With the co-existing use of VSS we need to define what functionality is important to us. For example VSS is limited to 512 snapshots and 64 versions so if we need to exceed these limits we have to employ an external snapshot facility. Or perhaps we need to allow a user self service file restore functionality from a shared folder. In many cases this functionality is provided by the external snapshot provisioning point. OpenSolaris, EMC and NetApp are some examples of storage products that can provide such functionality. Of course my preference is Custom OpenSolaris storage servers or the S7000 series of storage product which is based on OpenSolaris and is well suited for the formally supported side of things.

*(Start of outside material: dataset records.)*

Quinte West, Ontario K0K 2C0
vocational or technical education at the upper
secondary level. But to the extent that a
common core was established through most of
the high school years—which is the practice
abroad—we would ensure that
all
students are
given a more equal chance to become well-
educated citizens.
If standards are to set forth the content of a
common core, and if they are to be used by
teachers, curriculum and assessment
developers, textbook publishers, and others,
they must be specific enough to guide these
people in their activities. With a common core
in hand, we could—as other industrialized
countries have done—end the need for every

Solely provisioning the snapshots externally verses native MS VSS can significantly reduce induced data noise if the external provider supports VSS features or provides tools to control VSS. VSS copy on write snapshot capability should not be active when using this strategy so as to eliminate the undesirable snapshot echo noise. Most environments will find that they require the use of snapshot services that exceed the native MS VSS capabilities.  Provisioning the snapshot function directly on a shared storage system is a significantly better strategy verses allowing a distributed deployment of storage management points across your infrastructure.

OpenSolaris and ZFS provides superior depth in snapshot provisioning than Microsoft shared folder snapshot copy services. Implementing ZFS dramatically reduces space consumption and allows snapshots up to the maximum capacity of the storage system and OpenSolaris provides MS SMB client access to the snapshots which users can manage recovery as a self service. By employing ZFS as a backing store, snapshot management is simplified and snapshots are  available for export to alternate share points by cloning and provisioning the point in time to data consumers performing a multitude of desirable tasks such as audits, validation, analysis and testing.

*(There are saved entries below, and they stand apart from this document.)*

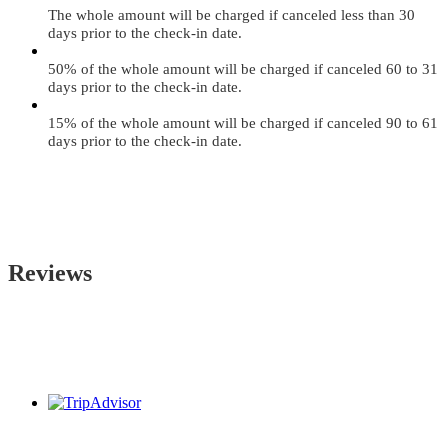
The whole amount will be charged if canceled less than 30
days prior to the check-in date.
50% of the whole amount will be charged if canceled 60 to 31
days prior to the check-in date.
15% of the whole amount will be charged if canceled 90 to 61
days prior to the check-in date.
Reviews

If we need to employ MS VSS snapshot services provisioned on a storage server that uses snapshot based data protection strategies  then we will need prevent  continuous snapshots on the storage server. We can use features like snap mirror and zfs replication to provision a replica of the data however this would need to be strictly limited in count e.g. 2 or 3 versions and timed to avoid a multiple system snapshot time collision. Older snapshots should be purged and we only allow the MS VSS snapshot provisioning to keep the data deltas.

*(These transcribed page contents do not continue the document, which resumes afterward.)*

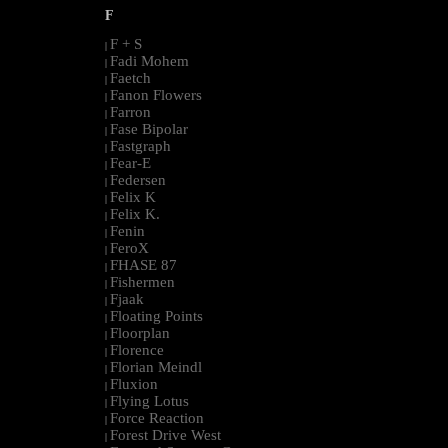
F
F + S
|
Fadi Mohem
|
Faetch
|
Fanon Flowers
|
Farron
|
Fase Bipolar
|
Fastgraph
|
Fear-E
|
Federsen
|
Felix K
|
Felix K.
|
Fenin
|
FeroX
|
FHASE 87
|
Fishermen
|
Fjaak
|
Floating Points
|
Floorplan
|
Florence
|
Florian Meindl
|
Fluxion
|
Flying Lotus
|
Force Reaction
|
Forest Drive West
|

Another common source of snapshot noise is temporary file data or memory swaps. Fortunately with this type of noise the solution is relatively easy to solve as we simply isolate this type of storage onto storage volumes or shares that are explicitly excluded from a snapshot service function. For example if we are using VMFS stores we can place vswp files on a designated VMFS volume and conversely within an operating system we can create a separate vmdk disk that maps to a VMFS volume which we also exclude from the snapshot function. This strategy requires that we ensure that any replication scheme incorporates the creation or one time replication of these volumes. Unfortunately this methodology does not play well with storage vmotion so one must ensure that the a relocation does not move the noisy vmdk’s back into the snapshot service provisioned stores.

VMware VMFS volume VM snapshots is a significant source of data noise. When a snapshot is initiated from within VMware all data writes are placed on delta file instances. These delta files will be captured on the external storage systems snapshot points and will remain there after the VM snapshot is removed. Significant amount of data delta are produced by VM based snapshots and sometimes mulitple deltas can exceed original vmdk size. An easy way to prevent this undesirable impact is to clone the VM to a store outside the snapshot provisioned stores rather than invoking snapshots.

Databases are probably the most challenging source of snapshot noise data and requires a different strategy than isolation because the data within a specific snapshot is all required to provide system integrity. For example we cannot isolate SQL log data because it is required to do a crash recovery or to roll forward etc.  We can isolate temp database stores since any data in those date stores would not be valid in a crash recovery state.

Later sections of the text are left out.